● **Records for this task**
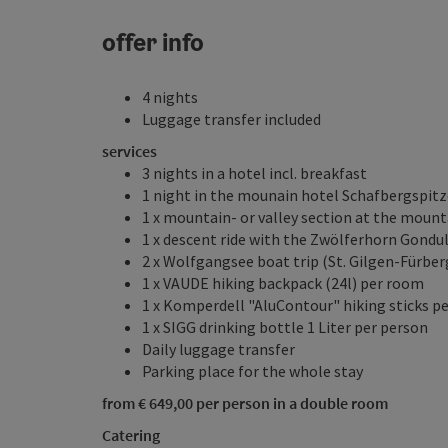
offer info
4 nights
Luggage transfer included
services
3 nights in a hotel incl. breakfast
1 night in the mounain hotel Schafbergspitze
1 x mountain- or valley section at the moun
1 x descent ride with the Zwölferhorn Gondu
2 x Wolfgangsee boat trip (St. Gilgen-Fürbe
1 x VAUDE hiking backpack (24l) per room
1 x Komperdell "AluContour" hiking sticks p
1 x SIGG drinking bottle 1 Liter per person
Daily luggage transfer
Parking place for the whole stay
from € 649,00 per person in a double room
Catering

● **Work required**
Every line in the records is to be retyped exactly as it stands; the pictures stay out.

● **Exercise output**
offer info
4 nights
Luggage transfer included
services
3 nights in a hotel incl. breakfast
1 night in the mounain hotel Schafbergspitze
1 x mountain- or valley section at the moun
1 x descent ride with the Zwölferhorn Gondu
2 x Wolfgangsee boat trip (St. Gilgen-Fürbe
1 x VAUDE hiking backpack (24l) per room
1 x Komperdell "AluContour" hiking sticks p
1 x SIGG drinking bottle 1 Liter per person
Daily luggage transfer
Parking place for the whole stay
from € 649,00 per person in a double room
Catering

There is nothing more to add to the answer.